「もっとパッと明るい感じで!」
「全体的にもう少し明るくできませんか?」
写真の仕上がりを見たとき、あるいは撮影現場のモニターを覗き込んだとき、
ついそんな言葉を口にしていませんか?
じつは、「明るくして」という一言は、
フォトグラファーやレタッチャーとの共通認識にならず、
意図とは全く違う「悔いの残る写真」を生み出す原因になる可能性があります。
そして、この言葉は、解釈に迷い、そして危険な指示です。
あなたが求めているのは「光の量」ですか?
それとも「色の鮮やかさ」ですか?
はたまた「雰囲気の軽やかさ」でしょうか?
今日は、これまで数多くの修正指示を受けてきた経験から、
「なぜ『明るくして』が伝わらないのか」
そして
「どう伝えれば『思い通りの写真』になるのか」
を、徹底的に解説します。これを読めば、あなたのディレクション能力は劇的に向上し、フォトグラファーやレタッチャーとの連携も驚くほどスムーズになるはずです。
💡「明るく」という言葉は、主観の塊である 💡
まずいつもの通り、結論からお話します。
「明るくして」という指示は、受け手によって解釈が無限に広がる言葉のため、
極めて不適切な指示です。
なぜなら、人間の目と脳は、「色の明るさの変化」以外に「色の鮮やかさの変化」があると、濁った色が増減するため、「明るくなった・暗くなった」と錯覚するようにできているからです。

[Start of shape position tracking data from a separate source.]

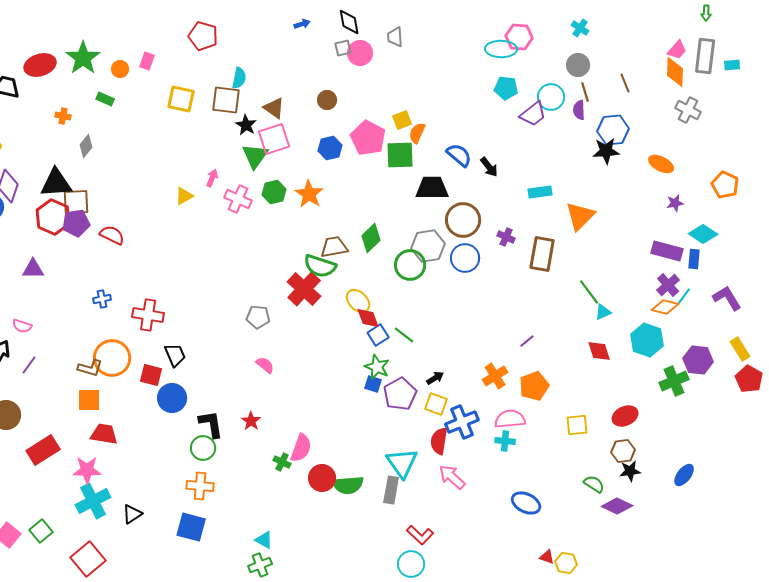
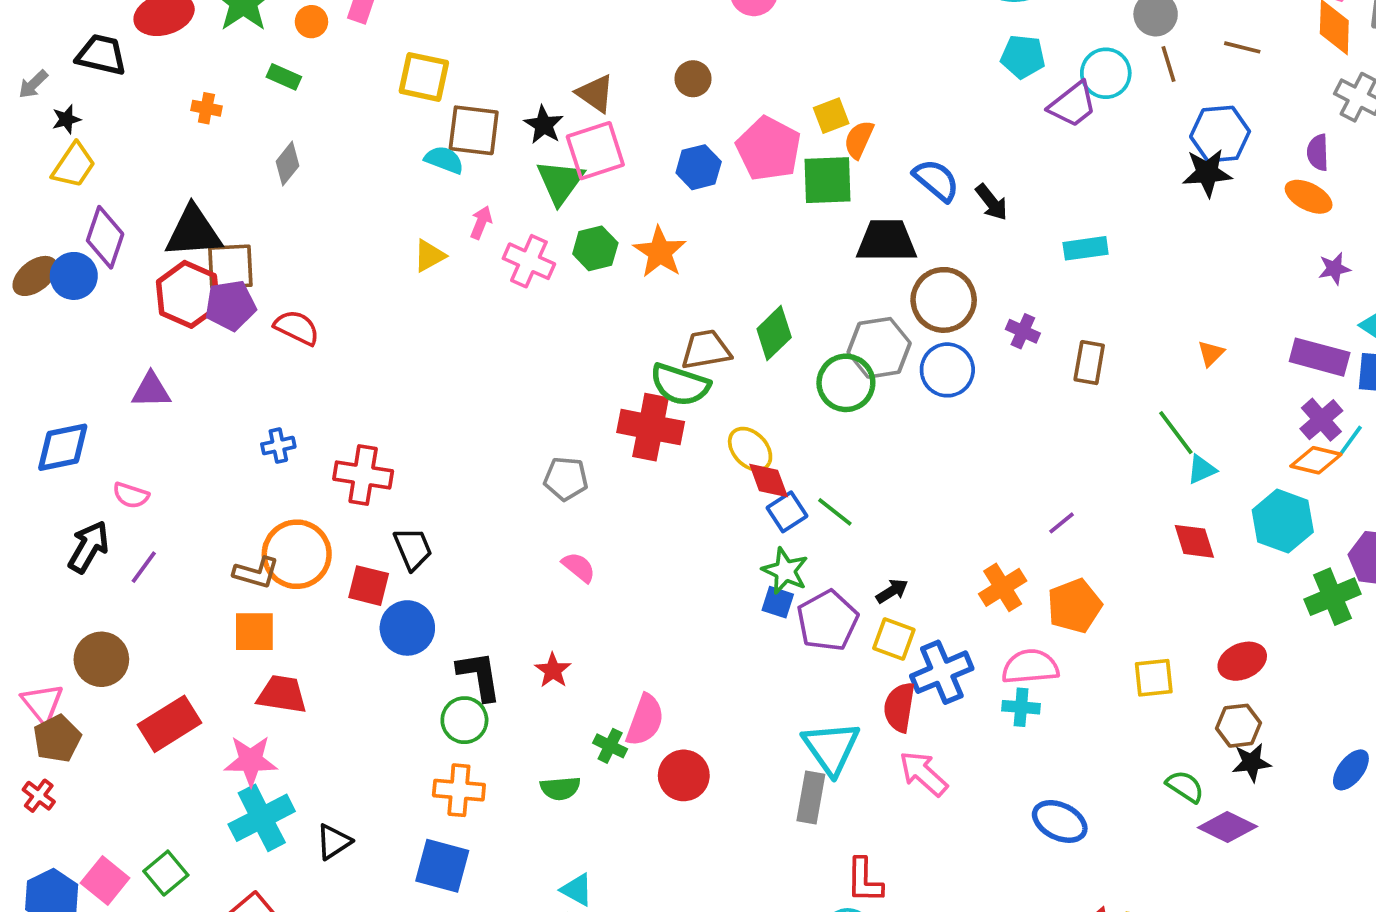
cyan semicircle: (239, 78) -> (444, 160), moved, turned -80
brown line: (625, 83) -> (1242, 47), turned -54
brown square: (226, 100) -> (474, 130), moved
purple semicircle: (579, 110) -> (1318, 152), moved
gray diamond: (86, 146) -> (288, 164), moved
orange triangle: (580, 216) -> (1211, 353), moved, size x0.5
brown rectangle: (542, 254) -> (1089, 363), size x0.7
red cross: (304, 289) -> (651, 427), turned -32
green semicircle: (348, 485) -> (560, 788), moved, size x0.7
red L-shape: (420, 535) -> (864, 880), turned 48

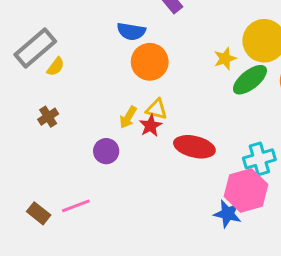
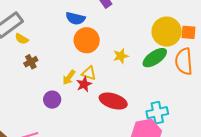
yellow star: (225, 59) -> (121, 56), moved
yellow semicircle: (56, 67) -> (22, 39), turned 80
brown cross: (48, 117) -> (31, 62), moved

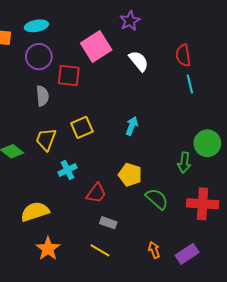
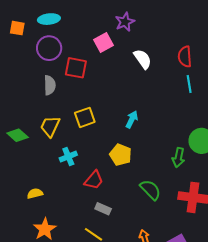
purple star: (130, 21) -> (125, 22), moved
pink square: (96, 47) -> (104, 43), size x0.7
yellow pentagon: (130, 175) -> (121, 155), moved
yellow semicircle: (35, 212) -> (35, 194), size x0.6

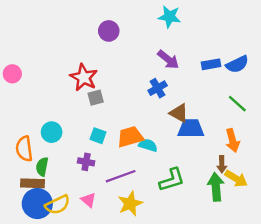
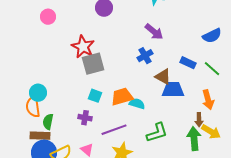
blue rectangle: (211, 64) -> (188, 63), moved, turned 35
pink circle: (12, 74) -> (48, 17), moved
gray square: (96, 98) -> (93, 64), size x1.6
cyan circle: (52, 132) -> (38, 93), moved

例えば、曇りの日の写真を見て「暗いな」と感じたとします。
これを「明るくする」と言うのは、以下の3つの修正アプローチが考えられます。
そのため、「彩度を上げる」と思ってくれると信じて、「明るくして」とだけ修正指示をしても、
修正をする人が 「 露出を上げる」事と思ってしまい、露出修正すると、
一覧画像の様に、全く違う結果となり、「イメージと違う、そうじゃない…」というトラブルが発生します。そのため、「明るさ調整」は修正アプローチの種類があるという前提を理解することが、意図通りの写真を手に入れる第一歩です。
色の三属性「色相・明度・彩度」の罠 🎨
なぜこのようなすれ違いが起きるのか。
まずは、色が成り立っている「3つの要素(色の三属性)」を理解する必要があります。
📌 色の三属性
- 色相(Hue):
赤、青、黄といった「色味」そのもの。 - 明度(Brightness):
色の「明るさ」。白に近づくか、黒に近づくか。 - 彩度(Saturation):
色の「鮮やかさ」。ビビッドか、くすんでいるか。
明度と彩度の混同が諸悪の根源
「明るくして」という言葉を辞書通りに捉えれば、それは「明度」を上げることを指します。

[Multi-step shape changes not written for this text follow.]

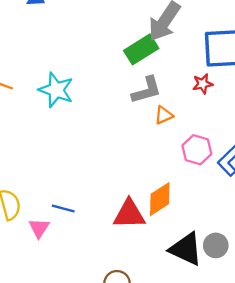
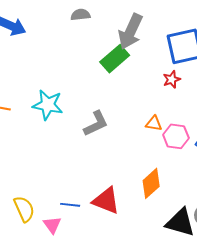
gray L-shape: (146, 90) -> (96, 124), moved
orange triangle: (164, 115) -> (154, 123), moved, turned 42
red triangle: (129, 214) -> (106, 201), moved, turned 32

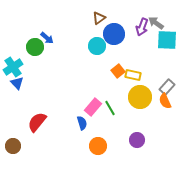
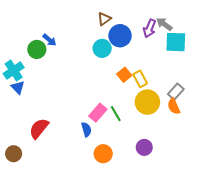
yellow rectangle: (133, 75) -> (140, 79), turned 49

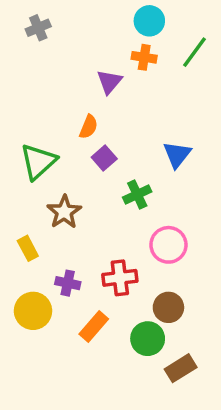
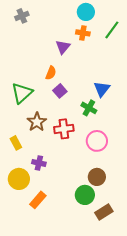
green cross: (137, 194) -> (89, 108), moved, turned -35
red cross: (120, 278) -> (64, 129), moved
orange rectangle: (94, 326) -> (38, 200), moved

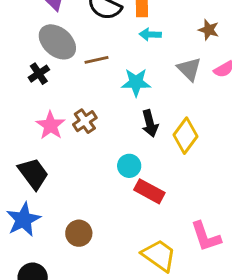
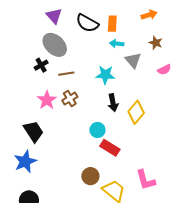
brown line: (97, 60) -> (66, 74), moved
gray triangle: (189, 69) -> (133, 60), moved
brown circle: (79, 233) -> (90, 176), moved

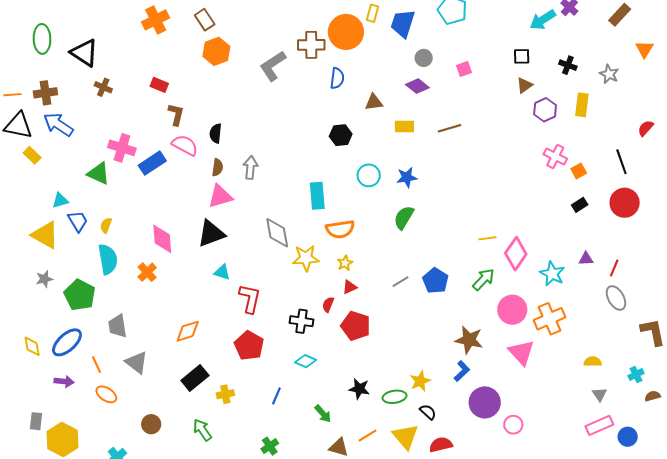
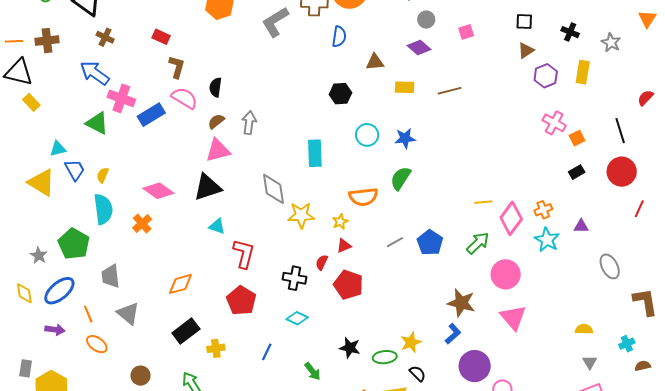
blue arrow: (58, 125) -> (95, 73), moved
brown semicircle: (217, 167) -> (216, 121), turned -138
orange semicircle: (340, 229) -> (363, 197), moved
pink diamond: (162, 239) -> (158, 191), turned -52
red line: (614, 268) -> (639, 209), moved
gray star: (44, 279) -> (39, 255), moved, turned -30
orange cross: (550, 319) -> (543, 210), moved, size x0.6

明度を上げるとは、光を強く位する事と同義なので、色はどんどん「白」に近づいていきます。
ココで、落とし穴が有り、彩度を上げると、くすんだ不純な色が抜け、色が「鮮やかに」なっていくと、人間の脳は、「鮮やかになった」ことを「明るくなった」と認識しやすいのです。

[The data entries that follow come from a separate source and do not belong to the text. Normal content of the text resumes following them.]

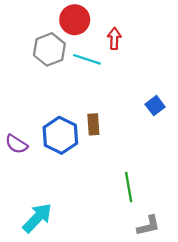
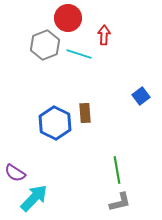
purple semicircle: (16, 144) -> (15, 173), moved
gray L-shape: (148, 226) -> (120, 202), moved

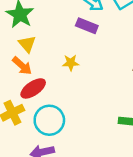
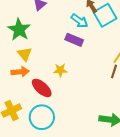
orange arrow: (22, 66) -> (20, 72), turned -48
red ellipse: (33, 88) -> (42, 88), moved, turned 75

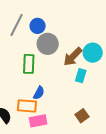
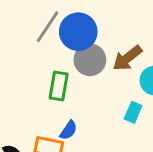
blue circle: (38, 26) -> (78, 32), size x1.6
brown arrow: (73, 57) -> (127, 58), moved

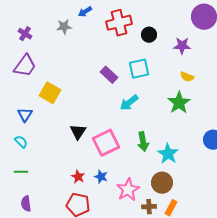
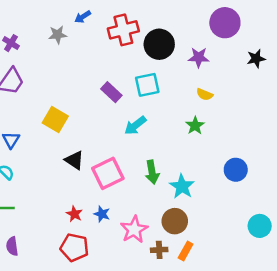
black circle: (149, 35) -> (159, 44), size x1.6
yellow square: (50, 93) -> (55, 120), moved
green star: (179, 103) -> (195, 126), size x0.7
black triangle: (78, 132) -> (74, 160), turned -30

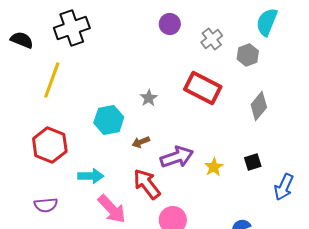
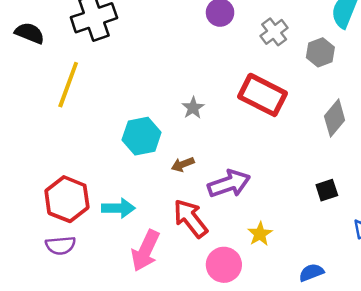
red hexagon: (50, 145) -> (67, 199), moved
yellow star: (214, 167) -> (260, 234), moved
pink arrow: (112, 209) -> (145, 251), turned 68

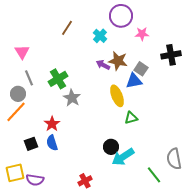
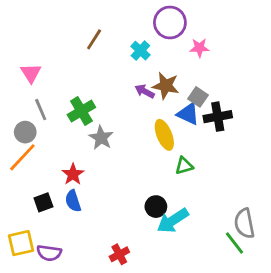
black cross: (171, 55) -> (218, 117), moved
blue triangle: (134, 81) -> (188, 114), turned 36
green line: (154, 175) -> (235, 243), moved

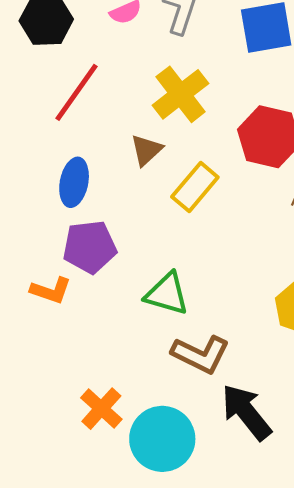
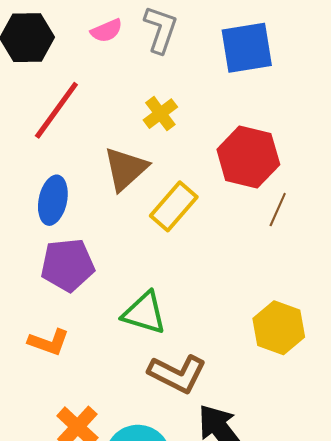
yellow cross: (181, 94) -> (160, 114), size x0.6
brown triangle: (146, 150) -> (126, 169), size x1.4
orange L-shape: (51, 290) -> (49, 342), moved

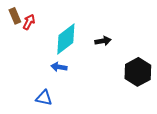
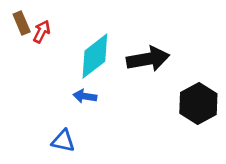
black arrow: (103, 41) -> (148, 59), size x1.8

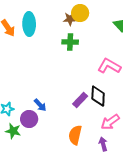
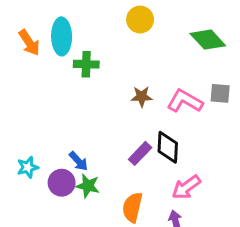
brown star: (70, 19) -> (142, 96), moved
green cross: (70, 42) -> (86, 64), moved
green star: (13, 131) -> (88, 186), moved

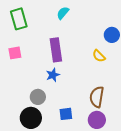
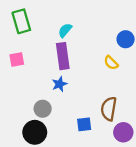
cyan semicircle: (63, 13) -> (65, 30), moved
blue square: (66, 114) -> (84, 124), moved
purple circle: (97, 120) -> (123, 132), moved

そのため、例えば、どんよりした海の色を「明るくして」と指示したとき。
- 明度を上げると → 白っぽく霞んだ薄い水色になる。
- 彩度を上げると → エメラルドグリーンのような濃い鮮やかな青になる。
このように処理結果がかなり違うのに、同じ言葉を使うと、
この「ねじれ」が、指示出しの現場での混乱を招いているのです。
シーン別「明るくして」の正体を見極める 🔍
では、具体的にどのようなシーンで、どのような指示を出すべきなのでしょうか?
よくある「明るくして」と言いたくなるシーンを分解し、正しい「プロ用語」に翻訳してみましょう。下記の正解指示は一例であり、共通認識ができればその限りではございません。
ケース1:室内の人物撮影で顔が暗い場合
逆光や照明不足で、顔に影が落ちている時。
- ❌ NG指示: 「全体的に明るくして」
(結果:背景の窓などが真っ白に飛び、雰囲気ぶち壊しになります) - ⭕️ 正解指示: 「シャドウ(暗部)を持ち上げて」 または 「顔の露出だけ上げて」
(解説:写真全体の明るさは変えず、暗い部分(影)だけを明るくすることで、背景のディテールを残したまま表情を明るくできます)
ケース2:料理の写真がおいしくなさそうな場合
なんとなく料理がくすんで見える時。
- ❌ NG指示: 「もっと明るく元気な感じに」
(結果:お皿の白さが飛び、シズル感が消えます) - ⭕️ 正解指示: 「彩度を上げて、暖色系(黄色・オレンジ)に寄せて」
(解説:料理は明るさよりも「色味」が重要です。彩度を上げつつ、色相を少し暖色に振ることで「温かくて美味しそう」な印象になります)
ケース3:商品写真(アクセサリーなど)の場合
金属の質感が沈んで見える時。
- ❌ NG指示: 「キラッと明るくして」
(結果:金属の質感が白飛びして、安っぽいプラスチックのように見えてしまいます) - ⭕️ 正解指示: 「コントラストを上げて、ハイライト(最も明るい部分)を強めて」
(解説:明るくするのではなく、明暗の差(メリハリ)をつけることで、金属特有の輝きや高級感を演出します)
その「明るく」はどれ?
あなたの頭の中にあるイメージに近いのはどれでしょうか?
| 修正項目 | 見た目の変化 | 正解の指示(例) |
|---|---|---|
| 露出・明度 | 全体的に白っぽく、光が増える | 「露出を+1段上げて」 「全体を明るく」 |
| 彩度 | 色が濃く、派手になる | 「色鮮やかにして」 「ビビッドにして」 |
| シャドウ | 影が薄くなり、詳細が見える | 「影を起こして」 「シャドウを明るく」 |
| ハイライト | 光の当たりが強くなる | 「ハイライトを強めて」 「ヌケ感を出す」 |
プロの現場での「明るさ」と「色」の戦い 🎬
ここまでは一般的な写真の話でしたが、もう少しプロフェッショナルな現場、
例えば「画集の制作」や「アーティスティックな作品撮り」における活用例をお話しします。
1. 絵画やイラストの複写・画集制作
絵画を撮影してカタログにする場合、この「明るさ」の指示は命取りになります。
絵画に使われている絵の具には、固有の「彩度」と「明度」があります。
絵の具の重厚感や深い彩度が再現することが目的となるため、
修正指示をする場合は、「彩度」と「明度」をしっかりと指示し、再現率を上げていきます。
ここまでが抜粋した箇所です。